Эдуард III — английский король (1327–1377); в правление Эдуарда III началась Столетняя война.

Друиды — жрецы у древних кельтов, населявших территорию Британии до англосаксонского завоевания (V в.).

Суайн, порк. — Завоеватели-норманны принесли с собой нормано-французский язык. Англосаксонское население тогдашней Британии говорило на своем родном языке. Впоследствии английский язык сложился на англосаксонской основе, но под сильным влиянием нормано-французского языка. Из последнего в английский язык вошло немало слов. Слово англосаксонского происхождения swine (суайн) в современном языке означает «свинья», слово pork (порк), заимствованное из нормано-французского, — «свинина». Вальтер Скотт обыгрывает эту разницу в значении двух слов, показывая на их примере социальные различия в положении саксов и норманнов.

Олдермен — правитель графства, позднее — член городского управления. В данном случае этому слову придан шутливый оттенок.

Оке, Биф, Каф, Во — Слова англосаксонского происхождения ох (оке) и calf (каф) означают соответственно «бык» и «теленок», слова нормано-французского происхождения beef (биф) и veau (во) — «говядина» и «телятина».

Оберон — сказочный король лесных духов.

Эвмей — один из персонажей поэмы Гомера «Одиссея», раб-свинопас, верный своему хозяину.

Орден Храма (или орден Тамплиеров) возник в 1119 г. Обладал не только значительными земельными владениями, но и большим политическим влиянием.

Один — верховный бог в древнегреческой мифологии.

Хервард — один из вождей англосаксонского народного движения против норманских завоевателей.

Семицарствие — В конце VI — начале VII вв. в центральной и южной частях современной Англии было расположено семь англосаксонских королевств: Кент, Уэссекс, Сассекс, Эссекс, Нортумбрия, Восточная Англия, Мерсия. В 829 г. все они объединились в единое государство — Англию.

Томсон Джеймс (1700–1748) — представитель раннего сентиментализма в английской поэзии XVIII в. Автор дидактической поэмы «Времена года».

Сигнальный колокол. — Завоеватели-норманны ввели закон, согласно которому по звуку сигнального колокола во всех домах должны были гаситься огни.

Альфред — король англосаксонского королевства Уэссекс (871–900). Сыграл видную роль в становлении англо-саксонской государственности в эпоху раннего средневековья.
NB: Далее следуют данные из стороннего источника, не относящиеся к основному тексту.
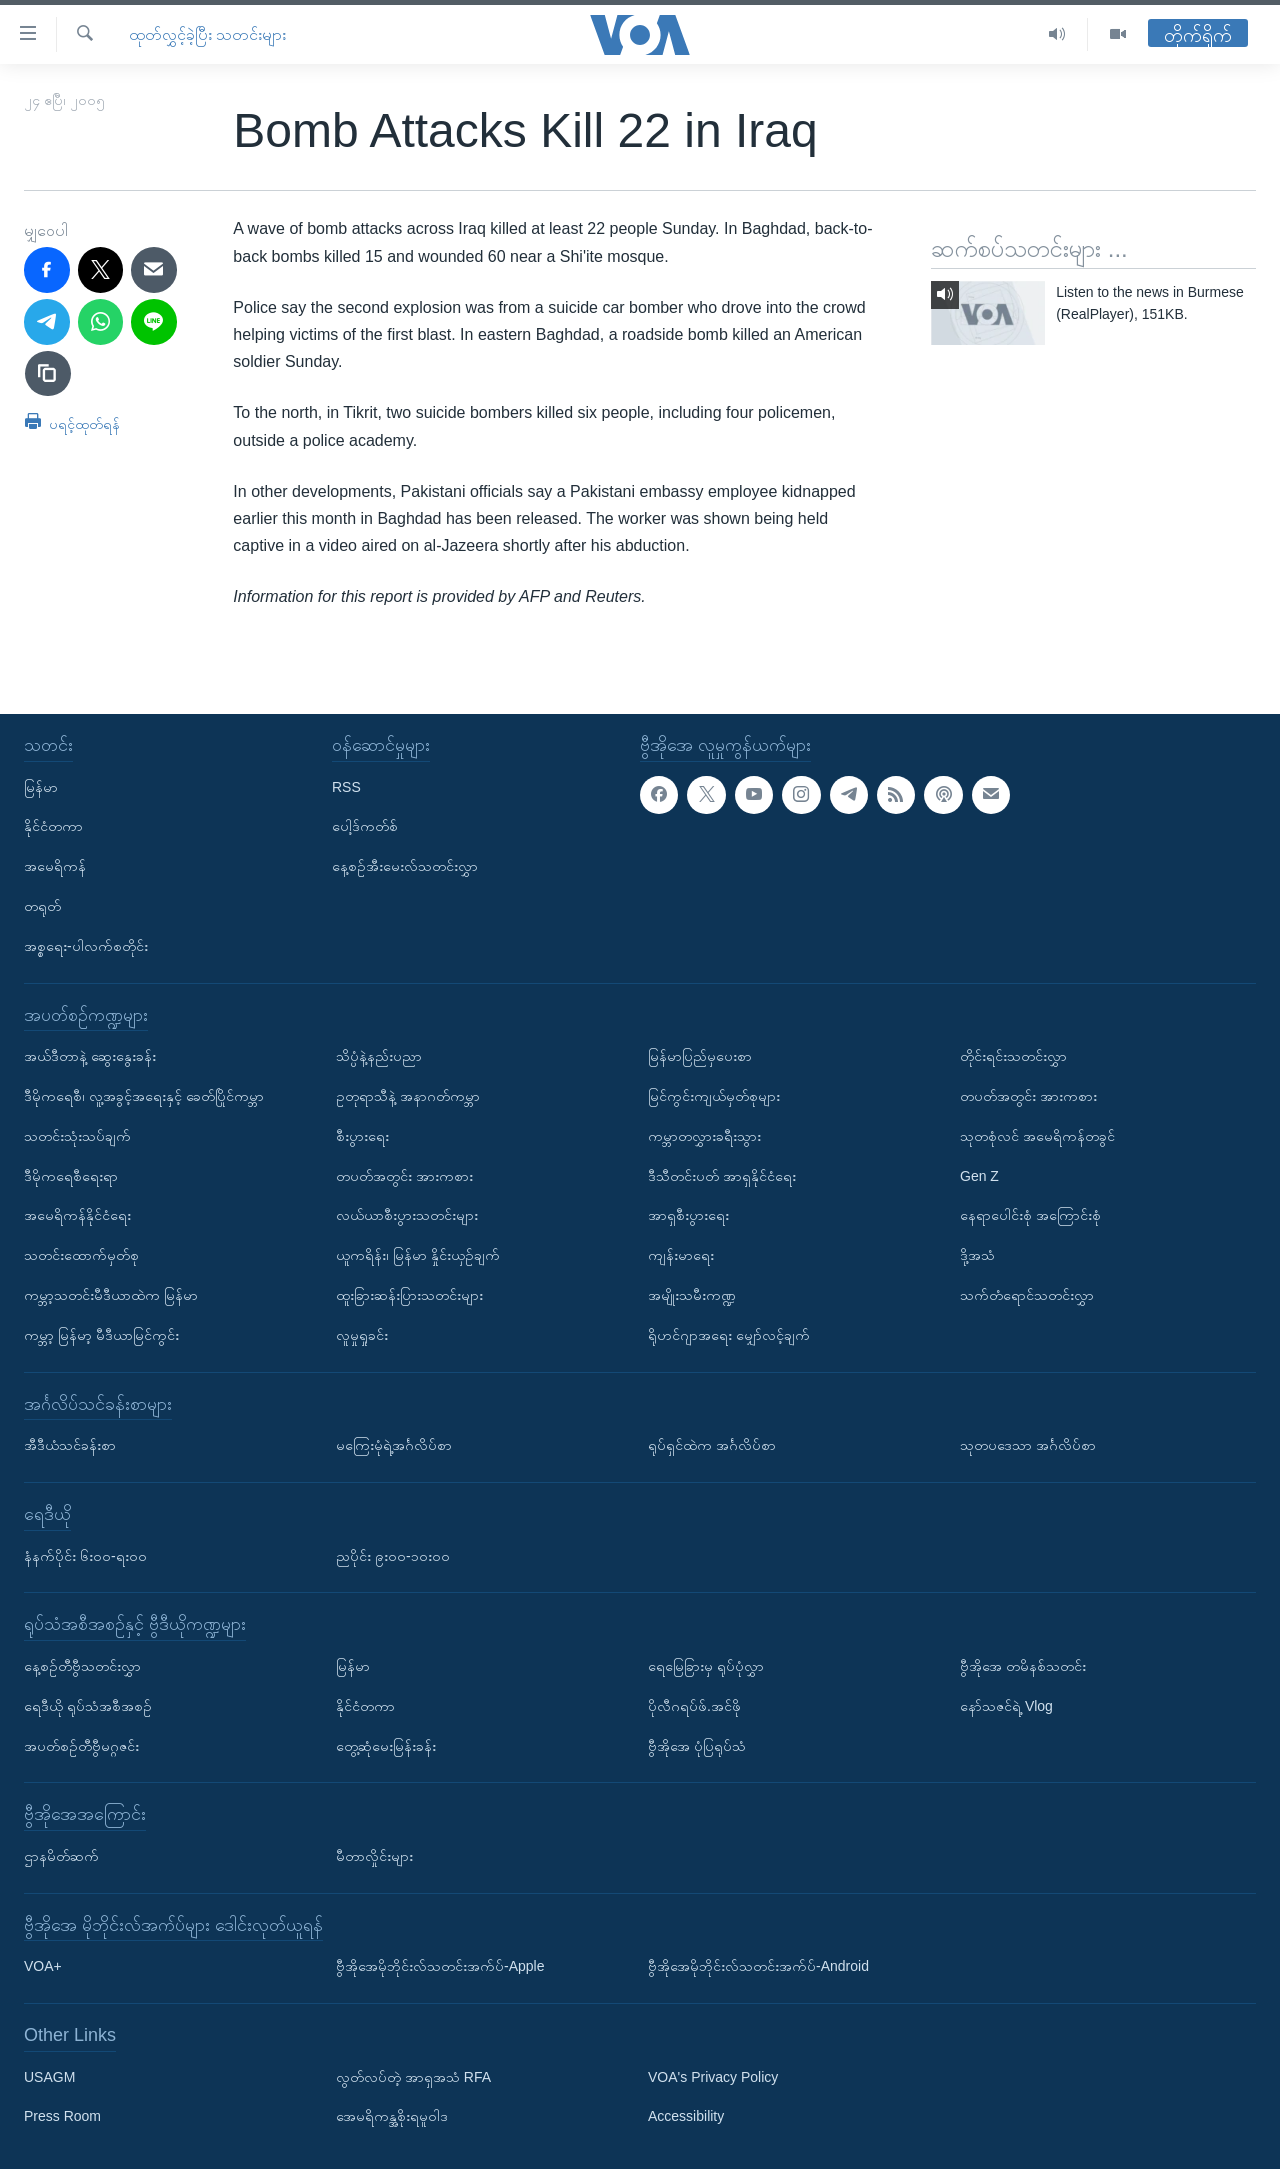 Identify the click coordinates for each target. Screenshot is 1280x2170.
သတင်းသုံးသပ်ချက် (77, 1136)
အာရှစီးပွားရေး (688, 1216)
Великая лесная хартия. — Завоевав Англию, норманны установили жестокие охотничьи законы, получившие название Великой лесной хартии. Обширные леса были объявлены королевскими заповедниками, где запрещалась охота. Эти законы вызывали возмущение англосаксонского, населения.

Саладин (Салах-ад-дин) — султан Сирии и Египта (1171–1193), выдающийся полководец, воевавший против европейских крестоносцев на Ближнем Востоке. Попытка последних воспрепятствовать успешным действиям Саладина вылилась в третий крестовый поход (1189–1192).

В эпиграфе цитата из «Венецианского купца» Шекспира (акт III, сц. 1).

Поклонники Мухаммеда и Термаганта — мусульмане.

Сэр Тристрам — герой средневековых рыцарских романов.

Норталлертон — местность в Англии, где в 1138 г. произошло сражение между шотландцамм и норманнами. В этой битве на стороне шотландцев сражались саксы.

Иоанниты (госпитальеры) — члены духовно-рыцарского ордена, созданного крестоносцами в Палестине в 1118 г. Впоследствии орден иоаннитов был преобразован в мальтийский орден с резиденцией на острове Мальта.

Сен-Жан У Акр — крепость в Сирии, из-за которой шли бои между крестоносцами и сарацинами во время третьего крестового похода.

В эпиграфе цитата из «Венецианского купца» Шекспира (акт I, сц. 3).

Итака — один из Ионических островов. В «Илиаде» и «Одиссее» Гомера — родина Одиссея.

Джон (Иоанн Безземельный) — английский король (1199–1216), вступивший на престол после смерти своего брата Ричарда I. Проводил жестокую политику притеснения народа, попирал феодальные привилегии дворянства, права горожан и рыцарей. В романе «Айвенго» выведен как принц Джон, брат еще правившего в то время Ричарда I Львиное Сердце.

Да сокрушатся колеса их колесниц подобно тому, как сокрушились они у колесниц фараоновых! — Исаак имеет в виду библейскую легенду, согласно которой египетский фараон, преследуя евреев, которых Моисей вывел из Египта, был остановлен богом. Бог лишил колесницу фараона колес и тем замедлил движение.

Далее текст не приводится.